Income Approach Methods

i. Discounted Cash Flow (DCF) Method

Under the DCF method, the forecasted cash flow is discounted back to the valuation date, resulting in a present value of the asset. Additionally, Terminal Value is added to cash flow as per appropriate methodology such as Gorden Growth Model, etc.

ii.  Capitalization of the Cash Flow Method

The Capitalization of Cash Flow Method is most often used when a company is expected to have a relatively stable level of margins and growth in the future – it effectively takes a single benefit stream and assumes that it grows at a steady rate into perpetuity.

C. Cost Approach:

The cost approach provides an indication of value using the economic principle that a buyer will pay no more for an asset than the cost to obtain an asset of equal utility, whether by purchase or by construction, unless undue time, inconvenience, risk or other factors are involved. The approach provides an indication of value by calculating the current replacement or reproduction cost of an asset and making deductions for physical deterioration and all other relevant forms of obsolescence.

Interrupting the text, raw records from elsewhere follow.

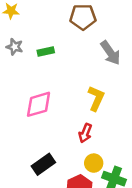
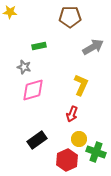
gray star: (15, 47) -> (24, 67), moved
gray arrow: (110, 53) -> (93, 47), turned -85

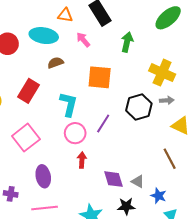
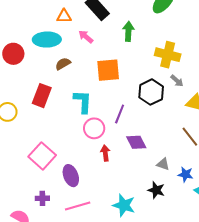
gray arrow: (167, 100) -> (177, 81), turned 56
pink square: (26, 138) -> (42, 156), moved
purple diamond: (113, 179) -> (136, 142), moved
black star: (126, 206) -> (156, 190), turned 30

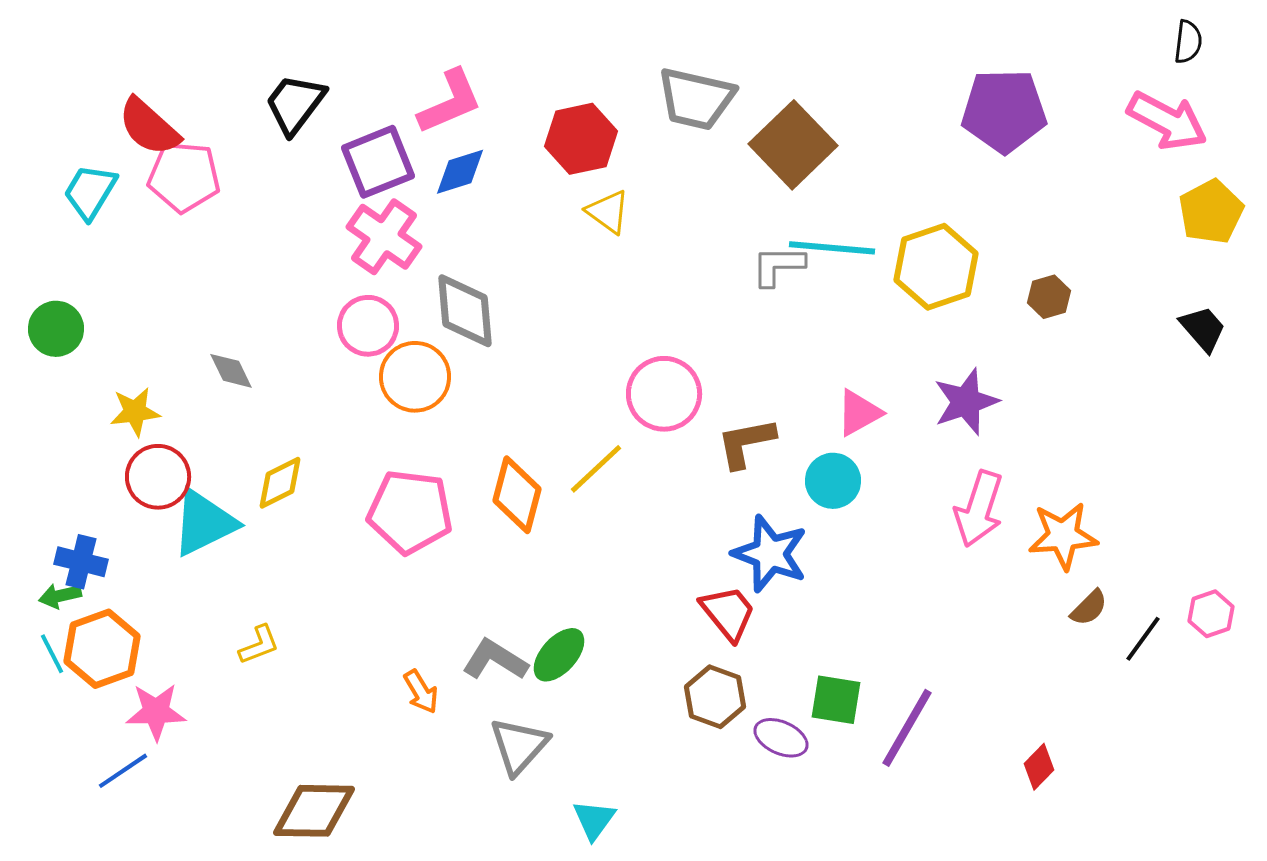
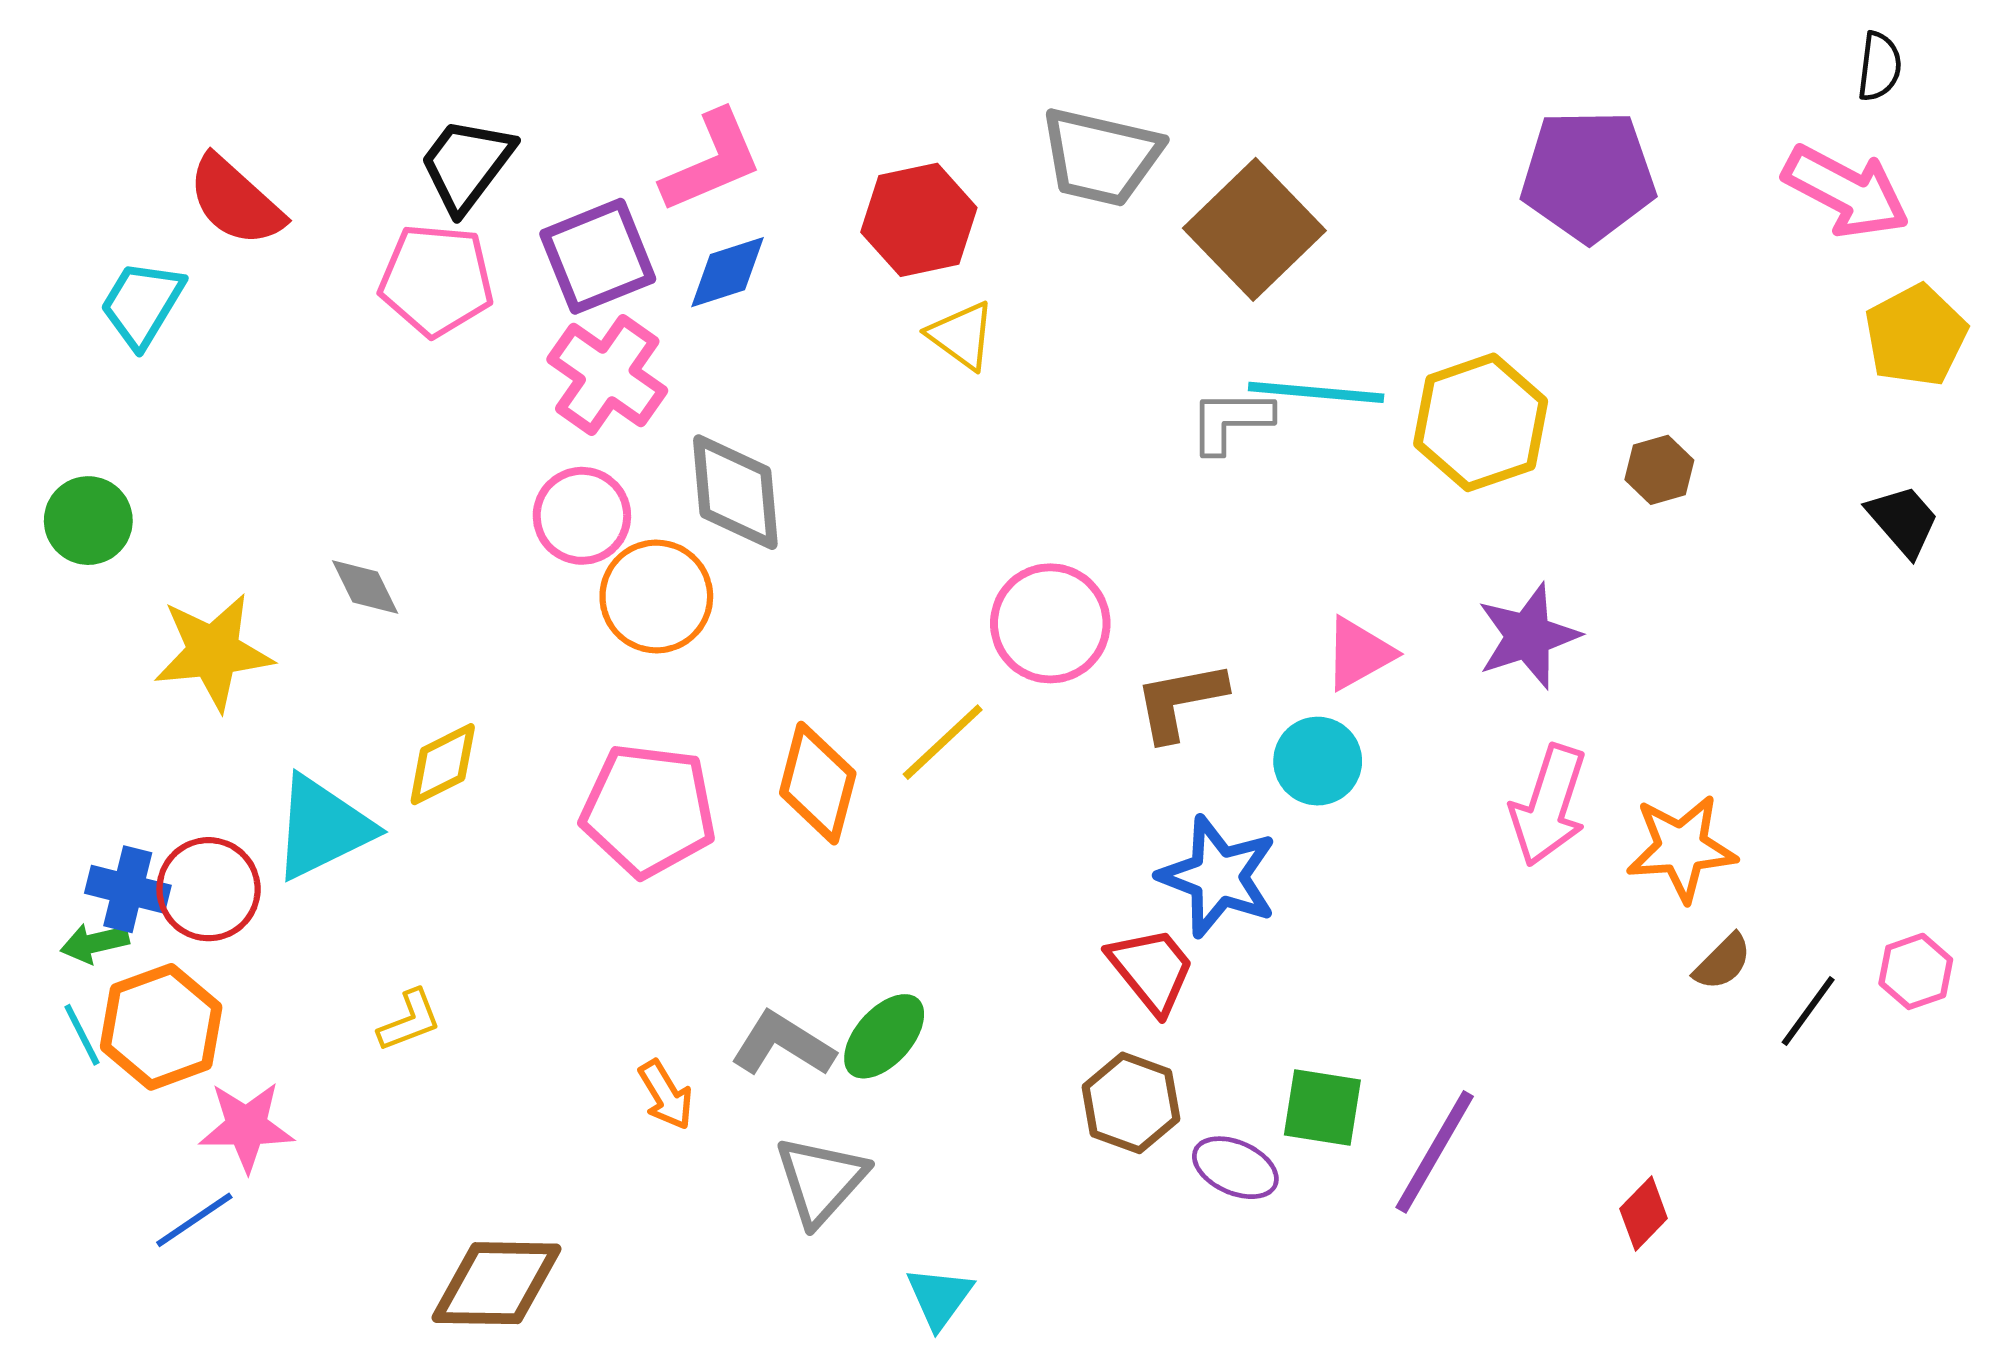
pink pentagon: (184, 177) -> (436, 280), moved
yellow star: (135, 412) -> (213, 652), size x1.5
red circle: (158, 477) -> (209, 889), moved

The cost approach should be applied and afforded significant weight under the following circumstances:

(a) Participants would be able to recreate an asset with substantially the same utility as the subject asset, without regulatory or legal restrictions, and the asset could be recreated quickly enough that a participant would not be willing to pay a significant premium for the ability to use the subject asset immediately.

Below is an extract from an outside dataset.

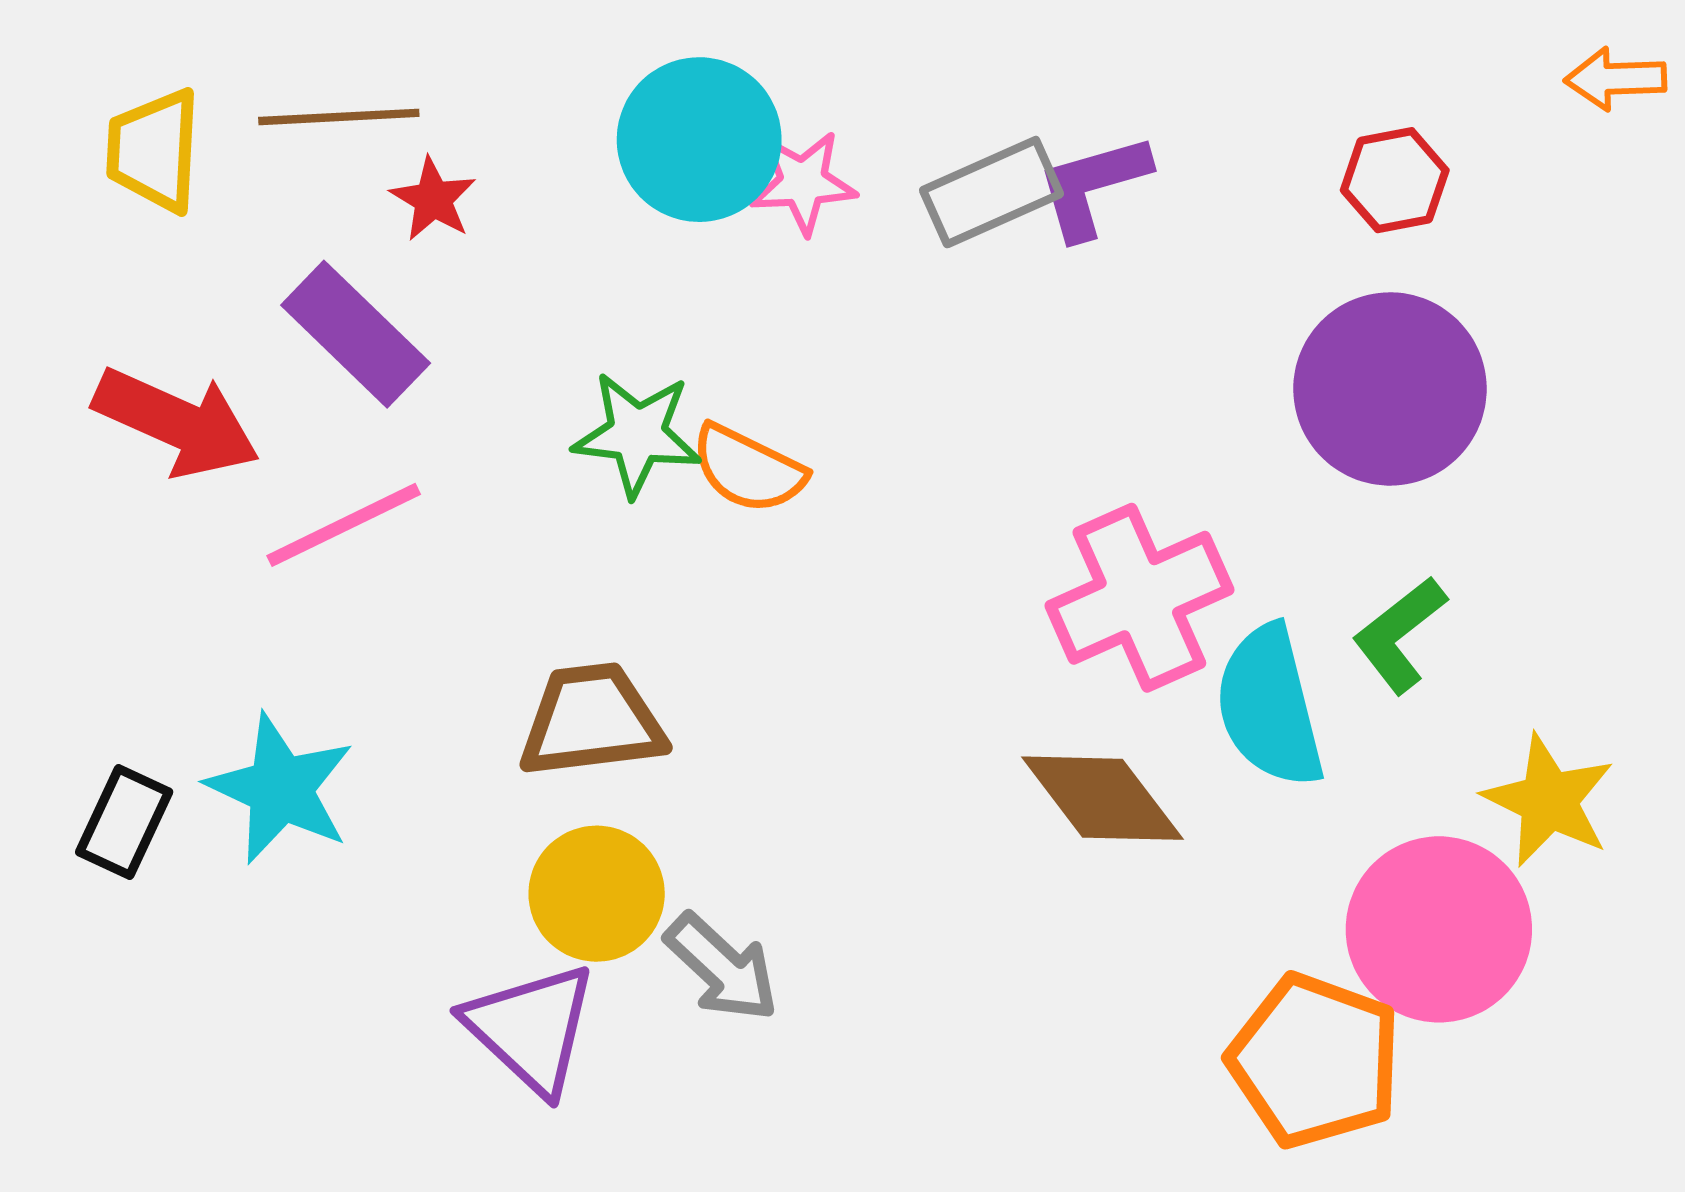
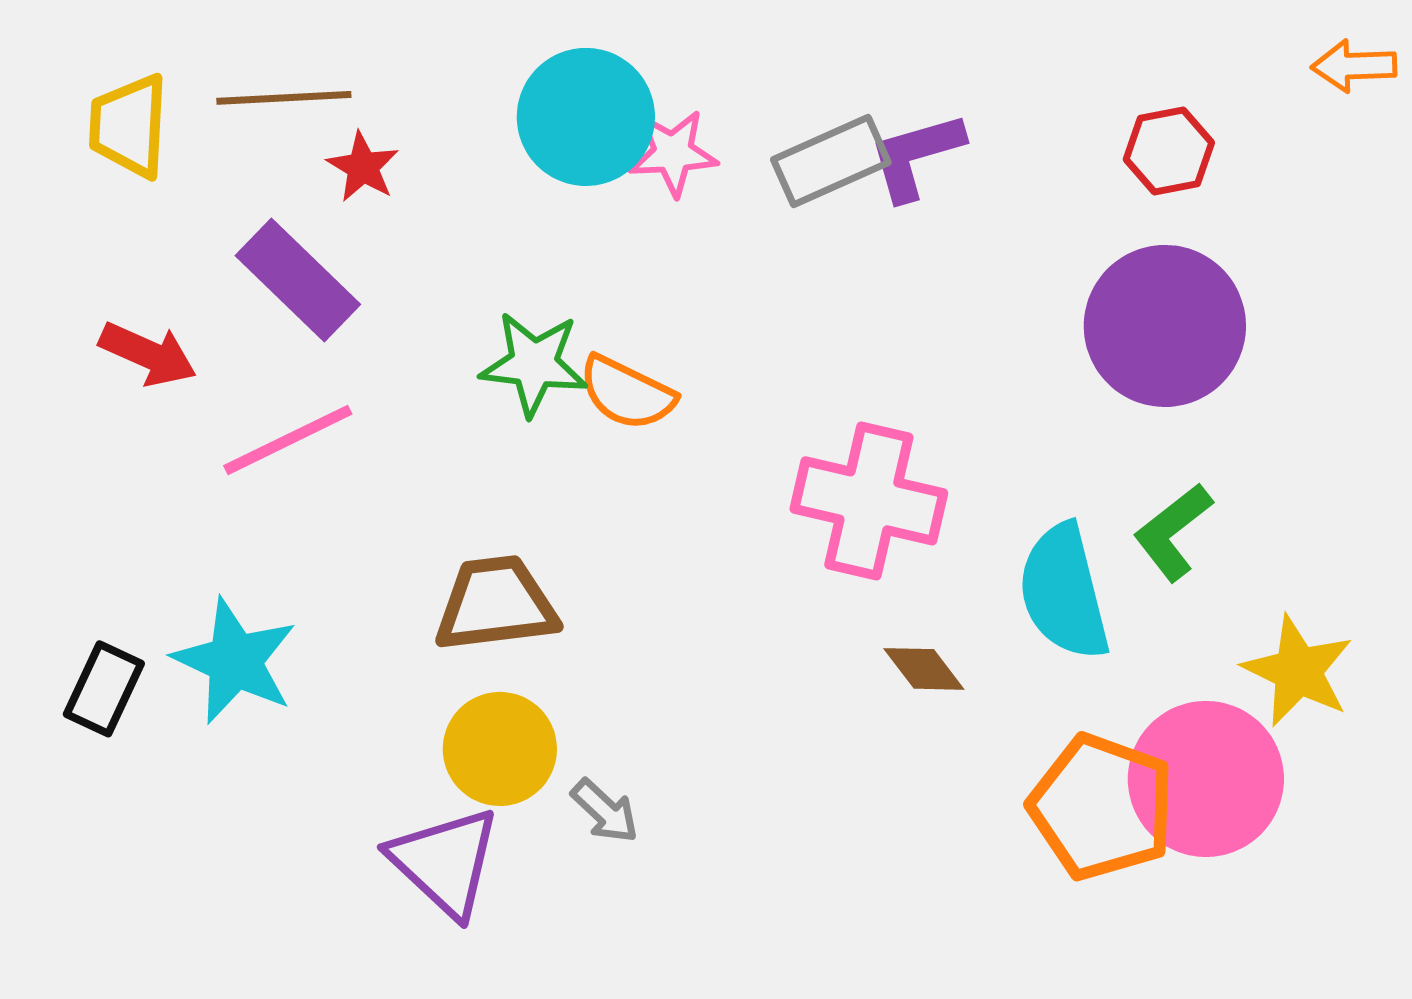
red arrow: (177, 422) -> (148, 354), size x0.7
pink cross: (1139, 598) -> (869, 501), moved, turned 37
brown diamond: (1102, 798) -> (924, 669), size x0.6
gray arrow: (722, 968) -> (605, 811), size x0.7
orange pentagon: (1315, 1061) -> (1102, 807), moved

(b) the asset is not directly income-generating and the unique nature of the asset makes using an income approach or market approach unfeasible, and/or

(c) the basis of value being used is fundamentally based on replacement cost, such as replacement value.

Methods of Cost Approach:

i. replacement cost method:

A method that indicates value by calculating the cost of a similar asset offering equivalent utility.

ii. reproduction cost method:

A method under the cost that indicates value by calculating the cost to recreating a replica of an asset, and

iii. summation method:

A method that calculates the value of an asset by the addition of the separate values of its component parts.